I don't want to drive in China for the simple reason that I don't know how to drive without rules and fear I'd kill myself or someone else the first time out. If I encountered a car driving backwards off an exit ramp I'd probably freeze and fruitlessly scream, "NOOOOOO!!!" instead of backing up in a hurry (and usually without comment) as my Chinese friends and taxi drivers do.

See? Right there is a crash waiting to happen.

Stopping in the middle of the road to talk on my phone is also something I couldn't do, and when drivers do that in China, I fear that I spew English words and phrases not found in the dictionary.

Seeing someone driving the wrong way up a sidewalk hardly fazes me anymore nor does witnessing someone cutting in front of three or four lanes of traffic to whip a U-turn. But I can't see myself being prepared to have that happen and much of safe driving is being prepared for possibilities.

Different rules of the road are driving me crazy

I would spend much of my driving life looking for a place to park. Pulling up on the sidewalk or in front of a driveway or just pulling over anywhere I could wedge myself in, would defy 56 years of habit.

I've been taught to pay a lot of attention to the cars around me so that we can cooperate and make sure the car that arrived first is given a moment to go. In China, that would simply handicap me in a way that would mean I'd be endlessly circling one of those roundabouts, while everyone else would have cut across any number of lanes and in front of any number of cars to get off any way they could.

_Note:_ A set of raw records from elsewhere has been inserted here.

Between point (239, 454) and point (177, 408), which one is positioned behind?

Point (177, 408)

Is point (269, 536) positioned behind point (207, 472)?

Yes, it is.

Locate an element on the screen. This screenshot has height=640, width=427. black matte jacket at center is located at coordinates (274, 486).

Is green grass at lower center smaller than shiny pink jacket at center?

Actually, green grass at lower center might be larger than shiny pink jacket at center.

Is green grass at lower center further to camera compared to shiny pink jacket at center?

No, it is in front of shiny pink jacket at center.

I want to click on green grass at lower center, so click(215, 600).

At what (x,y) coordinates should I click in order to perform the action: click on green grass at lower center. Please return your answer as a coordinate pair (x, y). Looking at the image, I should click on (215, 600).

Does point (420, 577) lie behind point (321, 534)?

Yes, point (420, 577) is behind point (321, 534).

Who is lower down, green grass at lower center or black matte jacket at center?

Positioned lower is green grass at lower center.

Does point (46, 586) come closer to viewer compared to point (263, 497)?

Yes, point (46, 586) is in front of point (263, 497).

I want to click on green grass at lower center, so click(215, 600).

When I'm back in Hawaii, it takes me several days to remember that we drive very slowly there and, as a matter of "Aloha", we always let the other driver go first, while exchanging a wave and a smile. Try that in Chinese traffic and plan on a trip to the nearest hospital.

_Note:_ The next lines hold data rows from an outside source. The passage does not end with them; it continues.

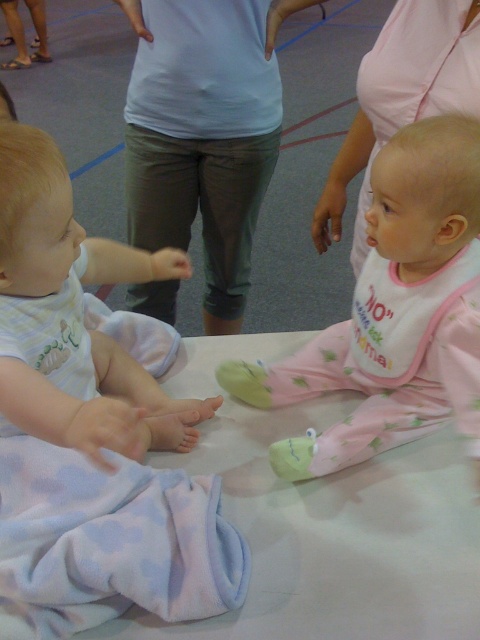 Does light blue fabric pants at center come in front of white fabric bib at center?

No, light blue fabric pants at center is behind white fabric bib at center.

Who is more forward, (x=233, y=90) or (x=445, y=296)?

Point (x=445, y=296) is more forward.

Between point (233, 212) and point (435, 314), which one is positioned in front?

Point (435, 314)

Identify the location of light blue fabric pants at center. (204, 132).

Between light blue fabric pants at center and pink fabric dress at upper center, which one has more height?

light blue fabric pants at center is taller.

Between light blue fabric pants at center and pink fabric dress at upper center, which one appears on the left side from the viewer's perspective?

light blue fabric pants at center is more to the left.

Who is more distant from viewer, [180,237] or [431,1]?

Point [180,237]

This screenshot has height=640, width=480. I want to click on light blue fabric pants at center, so click(204, 132).

Between pink cotton onesie at center and white fabric bib at center, which one appears on the left side from the viewer's perspective?

pink cotton onesie at center is more to the left.

Does pink cotton onesie at center lie in front of white fabric bib at center?

Yes, pink cotton onesie at center is in front of white fabric bib at center.

Is point (396, 429) positioned before point (397, 349)?

No, it is not.

At what (x,y) coordinates should I click in order to perform the action: click on pink cotton onesie at center. Please return your answer as a coordinate pair (x, y). The height and width of the screenshot is (640, 480). Looking at the image, I should click on (395, 310).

When on US soil I am most in danger of getting it all wrong when I am a pedestrian. The first time I stride off the curb and stand on the nearest line, I find myself in the middle of terrified drivers in all directions screeching their cars to a halt because only someone who is demented would do that and if they hit me there it would be hell for them to pay. I then am completely red-faced as I wave and shrug and make many gestures to say, "Sorry!" It is a totally humiliating experience.

I stand on the curb at crosswalks with no lights for too long a time and am astounded when the cars always stop to let me cross. I fully expect a car to come barreling around the right side of the stopped car and send me flying. By the time I figure out that it won't happen, I've sorely tried the patience of the waiting drivers. Giving another red-faced, sheepish smile as I finally cross is my only way to say, "Sorry", again. Over here, pedestrians rule.

As a driver, I look nervously at the pedestrians waiting for the light to change, fully expecting them to walk in front of me. They won't, but my brain takes weeks for that to kick in. Meanwhile, I have slowed down everyone behind me as I practically stop just in case someone does.

This is in town. Dare I try a freeway?